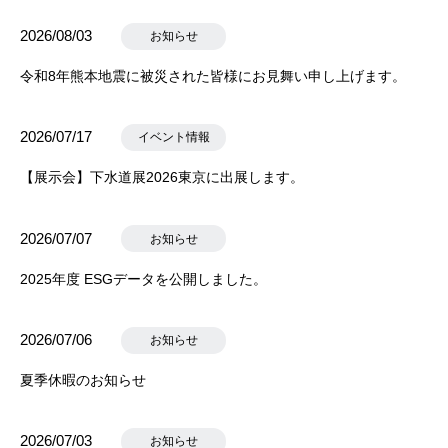
2026/08/03
お知らせ
令和8年熊本地震に被災された皆様にお見舞い申し上げます。
2026/07/17
イベント情報
【展示会】下水道展2026東京に出展します。
2026/07/07
お知らせ
2025年度 ESGデータを公開しました。
2026/07/06
お知らせ
夏季休暇のお知らせ
2026/07/03
お知らせ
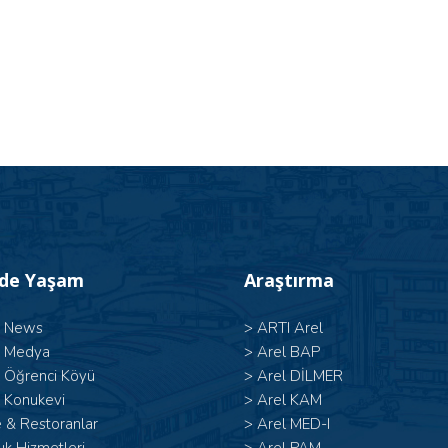
’de Yaşam
Araştırma
l News
>
ARTI Arel
l Medya
>
Arel BAP
l Öğrenci Köyü
>
Arel DİLMER
 Konukevi
>
Arel KAM
 & Restoranlar
>
Arel MED-I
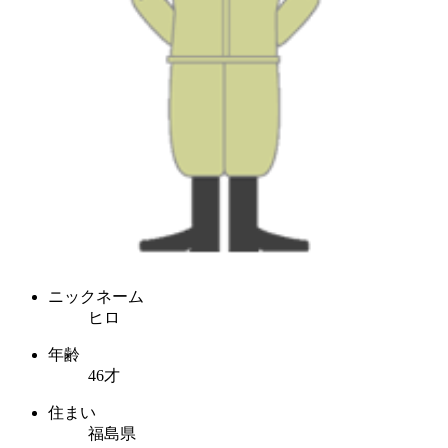
ニックネーム
ヒロ
年齢
46才
住まい
福島県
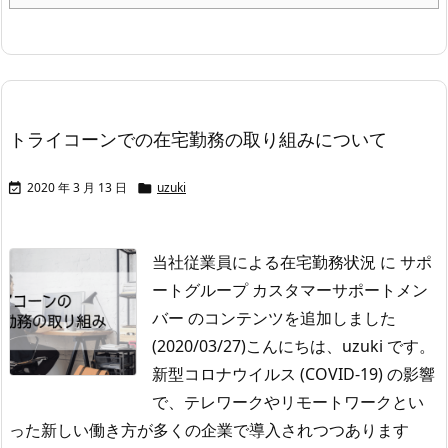
トライコーンでの在宅勤務の取り組みについて
2020 年 3 月 13 日
uzuki


当社従業員による在宅勤務状況 に サポ
ートグループ カスタマーサポートメン
バー のコンテンツを追加しました
(2020/03/27)
こんにちは、uzuki です。
新型コロナウイルス (COVID-19) の影響
で、テレワークやリモートワークとい
った新しい働き方が多くの企業で導入されつつあります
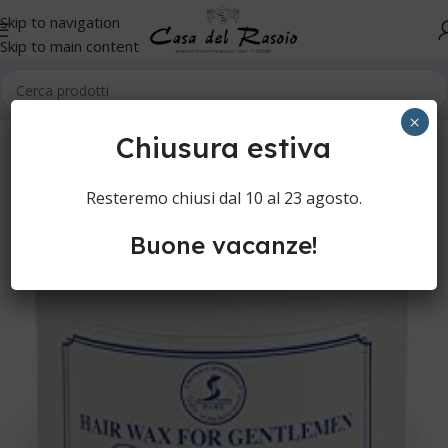
Skip to navigation
Skip to main content
Home
Cura della persona
Cura della barba
Cera da barba
×
Chiusura estiva
Resteremo chiusi dal 10 al 23 agosto.
Buone vacanze!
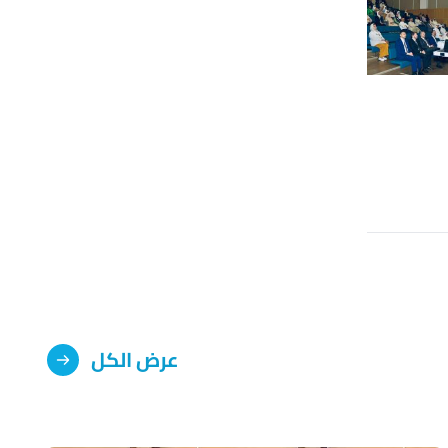
عرض الكل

----

- **YOUR GOAL**: The answer must be the full set of records, repeated exactly, with no pictures.

- **SOLUTION FOR THIS EXERCISE**:
2026/08/03
お知らせ
令和8年熊本地震に被災された皆様にお見舞い申し上げます。
2026/07/17
イベント情報
【展示会】下水道展2026東京に出展します。
2026/07/07
お知らせ
2025年度 ESGデータを公開しました。
2026/07/06
お知らせ
夏季休暇のお知らせ
2026/07/03
お知らせ
’de Yaşam
Araştırma
l News
>
ARTI Arel
l Medya
>
Arel BAP
l Öğrenci Köyü
>
Arel DİLMER
 Konukevi
>
Arel KAM
 & Restoranlar
>
Arel MED-I
ニックネーム
ヒロ
年齢
46才
住まい
福島県
トライコーンでの在宅勤務の取り組みについて
2020 年 3 月 13 日
uzuki


当社従業員による在宅勤務状況 に サポ
ートグループ カスタマーサポートメン
バー のコンテンツを追加しました
(2020/03/27)
こんにちは、uzuki です。
新型コロナウイルス (COVID-19) の影響
で、テレワークやリモートワークとい
った新しい働き方が多くの企業で導入されつつあります
Skip to navigation
Skip to main content
Home
Cura della persona
Cura della barba
Cera da barba
×
Chiusura estiva
Resteremo chiusi dal 10 al 23 agosto.
Buone vacanze!
عرض الكل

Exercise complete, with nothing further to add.